[[ DATA FOR ANALYSIS open ]]
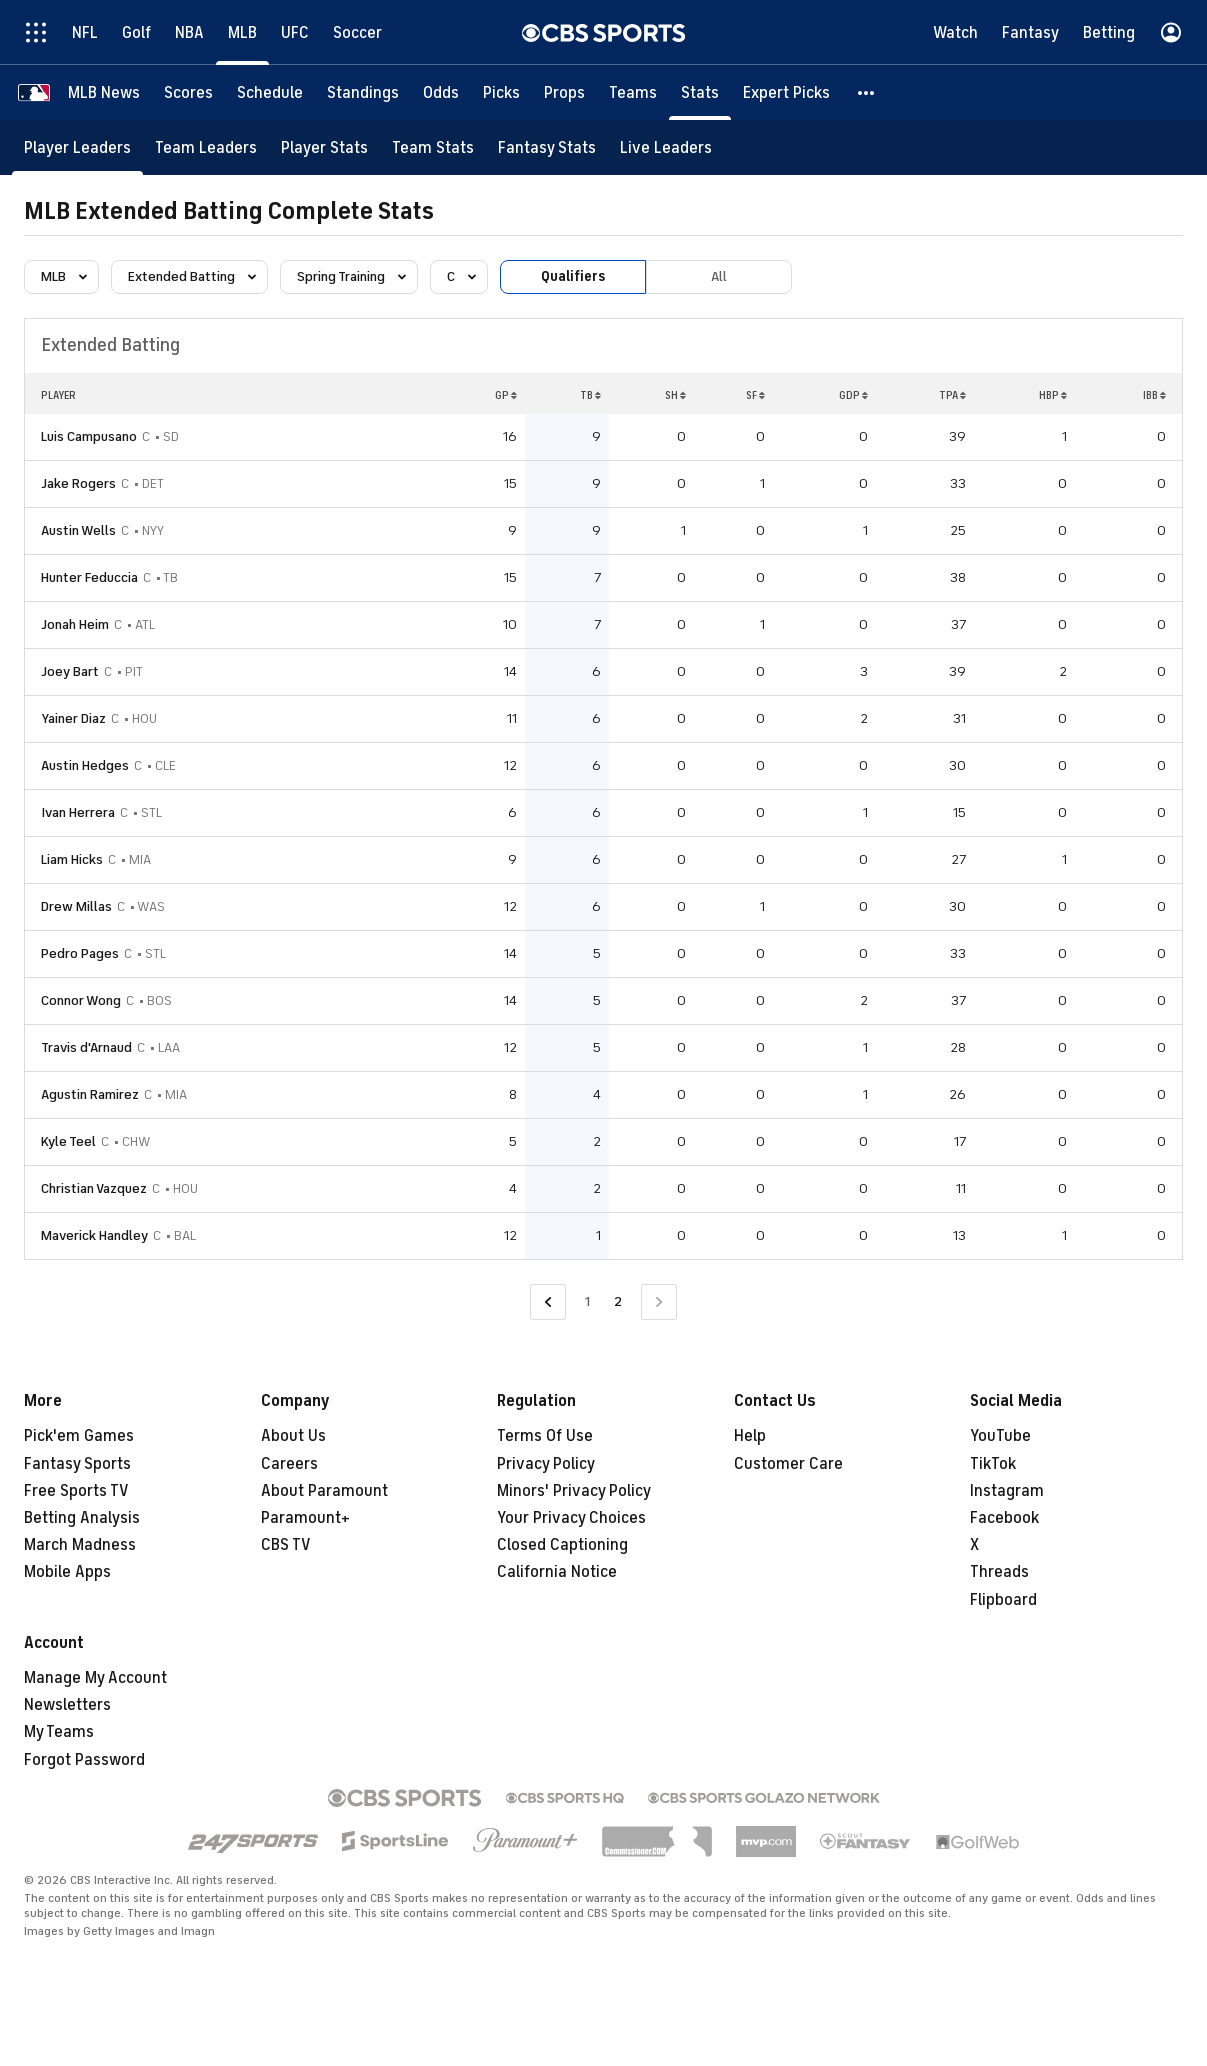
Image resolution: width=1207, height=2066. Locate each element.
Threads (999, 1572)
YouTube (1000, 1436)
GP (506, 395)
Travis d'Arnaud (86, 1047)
[[ DATA FOR ANALYSIS closed ]]
[[ DATA FOR ANALYSIS open ]]
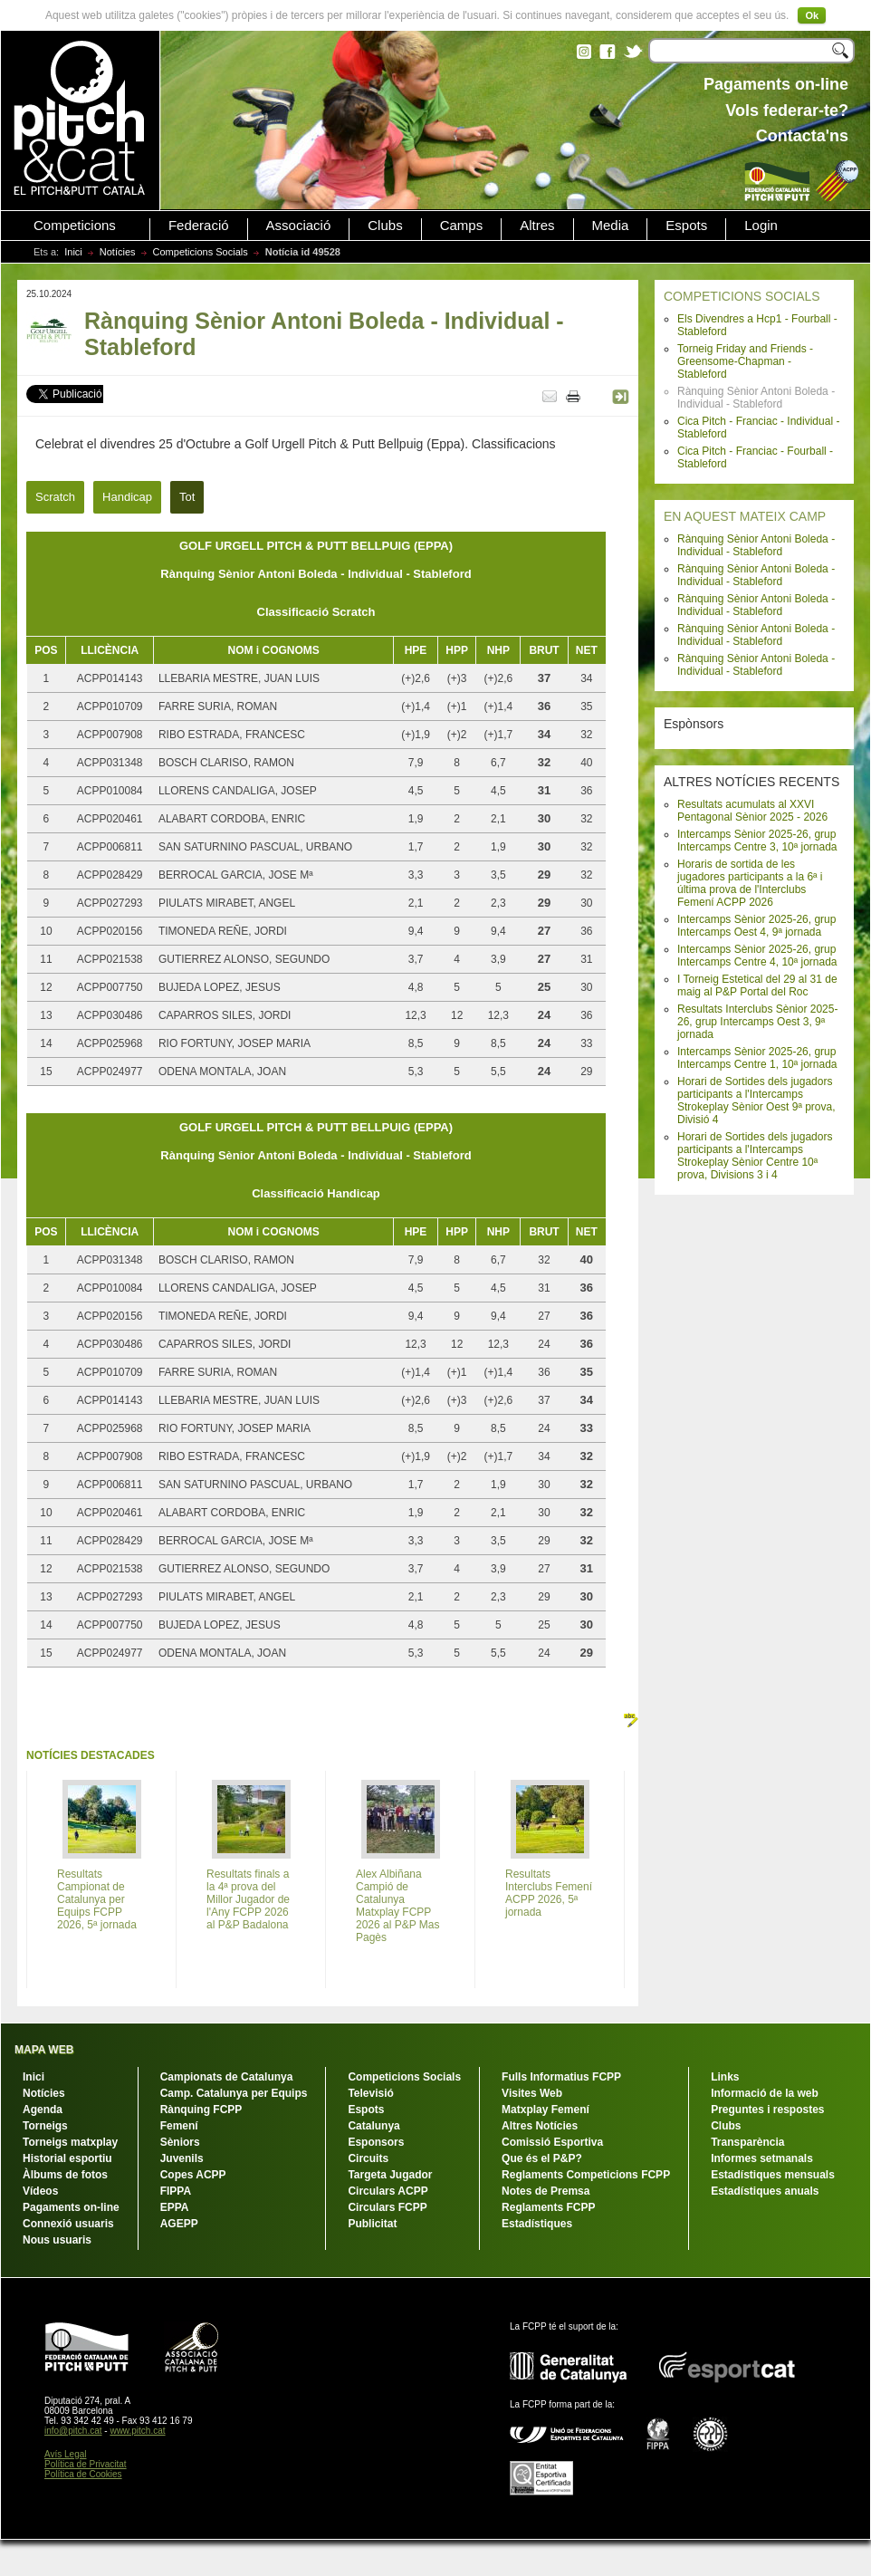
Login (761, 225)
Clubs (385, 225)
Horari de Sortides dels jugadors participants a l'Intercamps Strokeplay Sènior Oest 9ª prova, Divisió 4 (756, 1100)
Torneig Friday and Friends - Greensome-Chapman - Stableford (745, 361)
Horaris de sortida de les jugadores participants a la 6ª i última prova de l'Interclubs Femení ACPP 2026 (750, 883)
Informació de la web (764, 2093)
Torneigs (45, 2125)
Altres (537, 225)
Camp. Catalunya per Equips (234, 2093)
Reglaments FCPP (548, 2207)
[[ DATA FOR ANALYSIS closed ]]
* **EXERCISE OBJECTIVE**: Would you please repeat exactly the lines above, starting at the line with "Image resolution: width=1207, height=2066." and stopping at the line with "Travis d'Arnaud (86, 1047)", both included?

* **SOLUTION TO THIS TASK**:
Image resolution: width=1207, height=2066. Locate each element.
Threads (999, 1572)
YouTube (1000, 1436)
GP (506, 395)
Travis d'Arnaud (86, 1047)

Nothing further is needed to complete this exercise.